● Activity
Keep the images out while you set down the data exactly.

[[ Supplied entries, beginning ]]

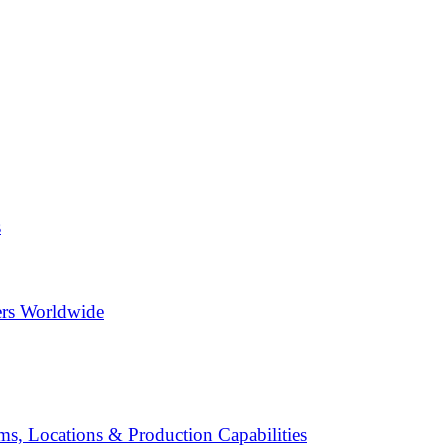
s
ers Worldwide
s, Locations & Production Capabilities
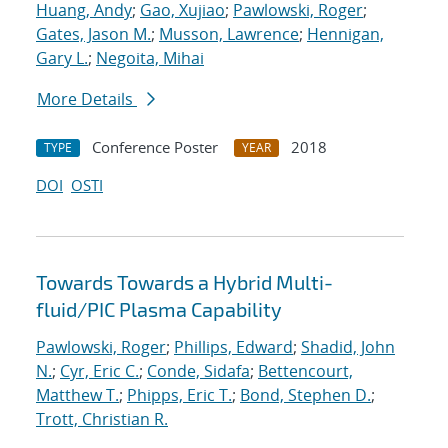
Huang, Andy
;
Gao, Xujiao
;
Pawlowski, Roger
;
Gates, Jason M.
;
Musson, Lawrence
;
Hennigan,
Gary L.
;
Negoita, Mihai
More Details
Conference Poster
2018
TYPE
YEAR
DOI
OSTI
Towards Towards a Hybrid Multi-
fluid/PIC Plasma Capability
Pawlowski, Roger
;
Phillips, Edward
;
Shadid, John
N.
;
Cyr, Eric C.
;
Conde, Sidafa
;
Bettencourt,
Matthew T.
;
Phipps, Eric T.
;
Bond, Stephen D.
;
Trott, Christian R.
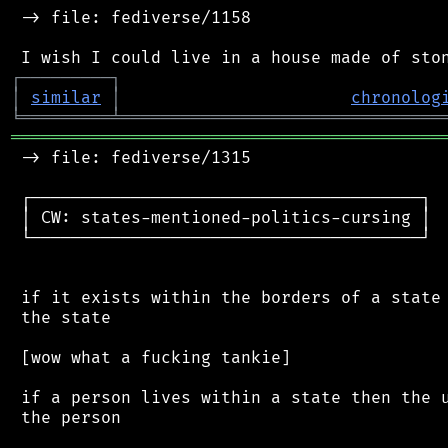
 -> file: fediverse/1158

┌
─
─
─
─
─
─
─
─
─
┐
│
similar
│
chronolog
╘
═════════
╧
════════════════════════════════
═══════════════════════════════════════════
 -> file: fediverse/1315

 ┌───────────────────────────────────────┐

 │ CW: states-mentioned-politics-cursing │

 └───────────────────────────────────────┘

 if it exists within the borders of a state 
 the state

 [wow what a fucking tankie]

 if a person lives within a state then the u
 the person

[[ Supplied entries, end ]]

● Answer to this task
s
ers Worldwide
s, Locations & Production Capabilities
Huang, Andy
;
Gao, Xujiao
;
Pawlowski, Roger
;
Gates, Jason M.
;
Musson, Lawrence
;
Hennigan,
Gary L.
;
Negoita, Mihai
More Details
Conference Poster
2018
TYPE
YEAR
DOI
OSTI
Towards Towards a Hybrid Multi-
fluid/PIC Plasma Capability
Pawlowski, Roger
;
Phillips, Edward
;
Shadid, John
N.
;
Cyr, Eric C.
;
Conde, Sidafa
;
Bettencourt,
Matthew T.
;
Phipps, Eric T.
;
Bond, Stephen D.
;
Trott, Christian R.
 -> file: fediverse/1158

┌
─
─
─
─
─
─
─
─
─
┐
│
similar
│
chronolog
╘
═════════
╧
════════════════════════════════
═══════════════════════════════════════════
 -> file: fediverse/1315

 ┌───────────────────────────────────────┐

 │ CW: states-mentioned-politics-cursing │

 └───────────────────────────────────────┘

 if it exists within the borders of a state 
 the state

 [wow what a fucking tankie]

 if a person lives within a state then the u
 the person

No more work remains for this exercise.